Be brilliant, play cunning, and pickup craps the right way!
Games that use dice and the dice themselves goes back to the Crusades, but modern craps is just about 100 years old. Modern craps formed from the ancient English game called Hazard. Nobody knows for sure the ancestry of the game, although Hazard is believed to have been discovered by the Anglo, Sir William of Tyre, sometime in the 12th century. It is supposed that Sir William’s horsemen gambled on Hazard amid a siege on the fortress Hazarth in 1125 AD. The title Hazard was acquired from the castle’s name.
Early French colonists brought the game Hazard to Nova Scotia. In the 1700s, when banished by the British, the French moved down south and found safety in southern Louisiana where they after a while became known as Cajuns. When they departed Acadia, they brought their favorite game, Hazard, along. The Cajuns streamlined the game and made it mathematically fair. It is said that the Cajuns adjusted the name to craps, which is derived from the name of the losing throw of two in the game of Hazard, known as "crabs."

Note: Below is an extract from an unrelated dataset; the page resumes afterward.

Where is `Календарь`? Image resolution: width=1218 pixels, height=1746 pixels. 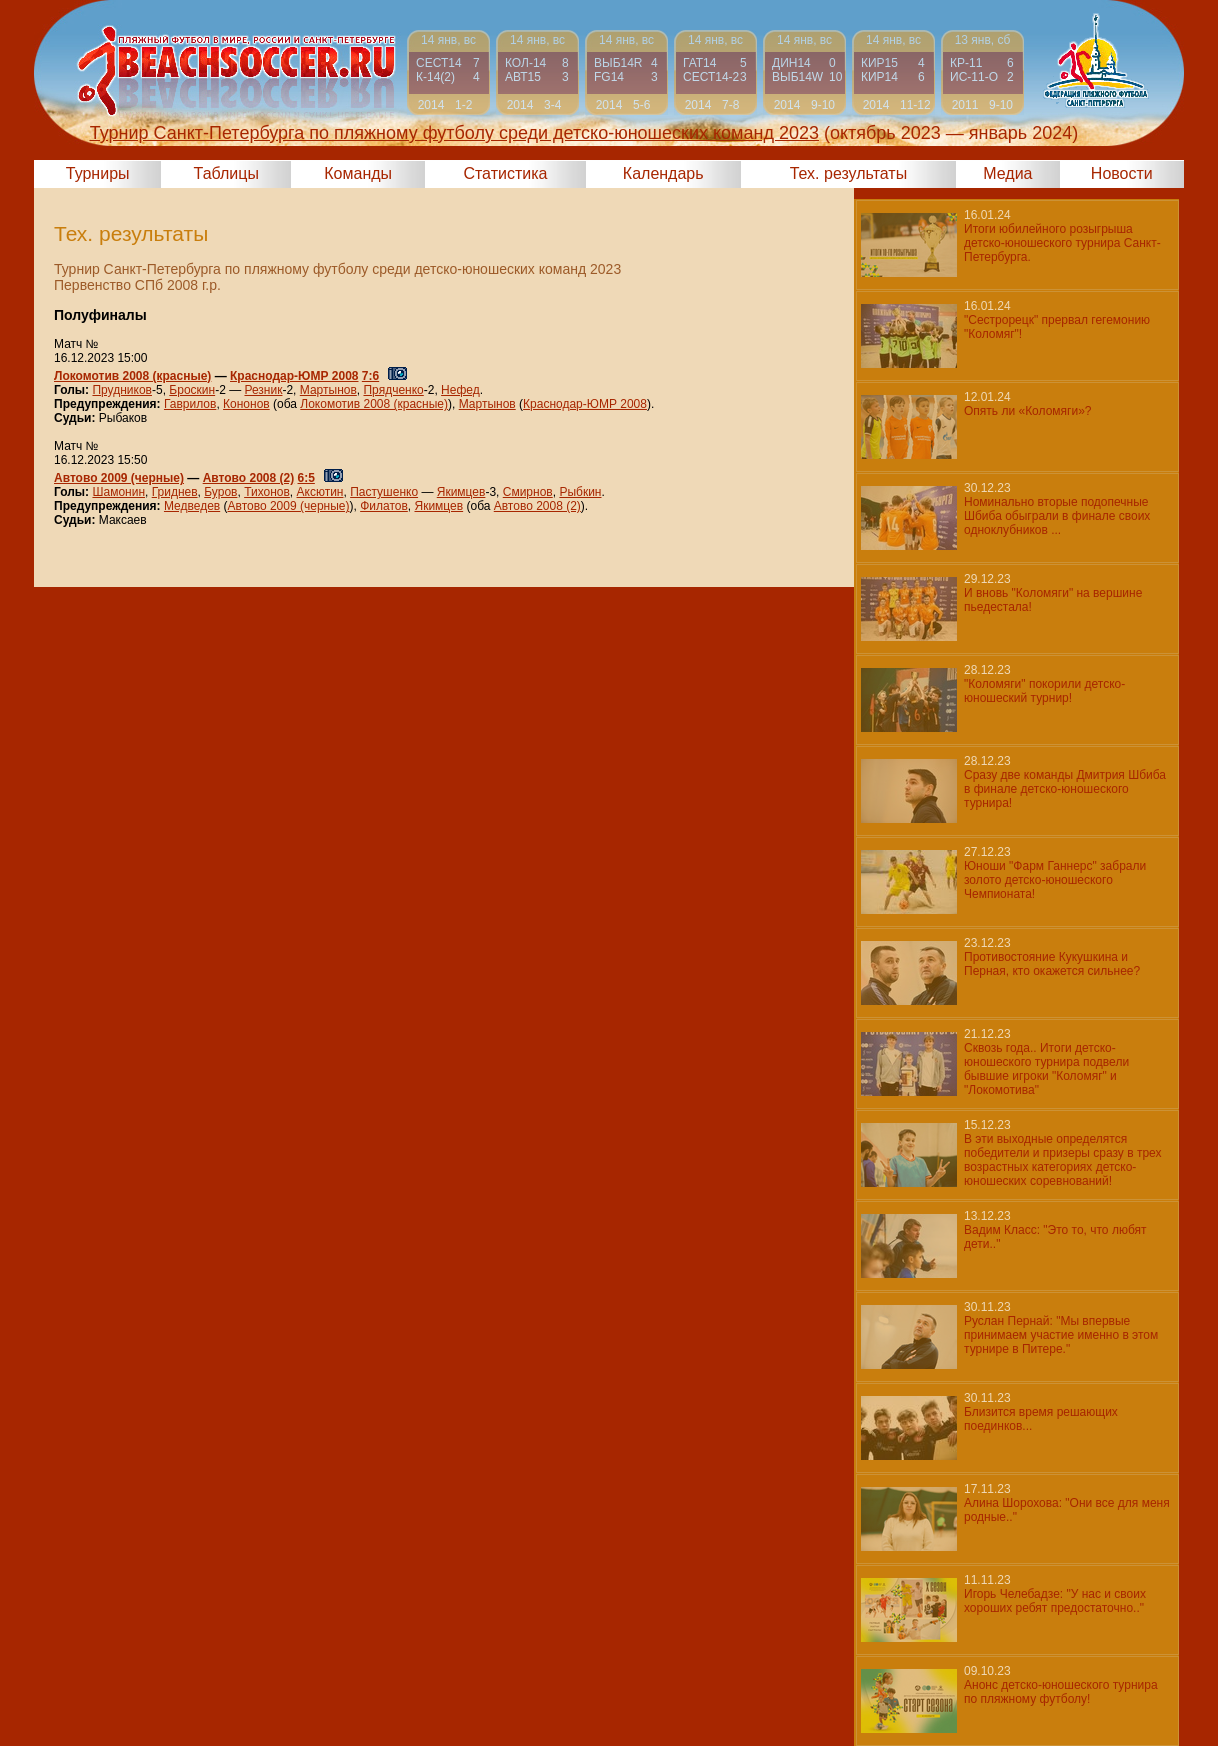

From Louisiana, the game extended to the Mississippi scows and throughout the nation. A great many consider the dice maker John H. Winn as the founder of modern craps. In the early 1900s, Winn built the current craps setup. He created the Don’t Pass line so gamblers could wager on the dice to not win. At another time, he invented the spaces for Place wagers and put in place the Big 6, Big 8, and Hardways.
This entry was posted on February 28, 2016, 3:21 am and is filed under Craps. You can follow any responses to this entry through RSS 2.0. You can leave a response, or trackback from your own site.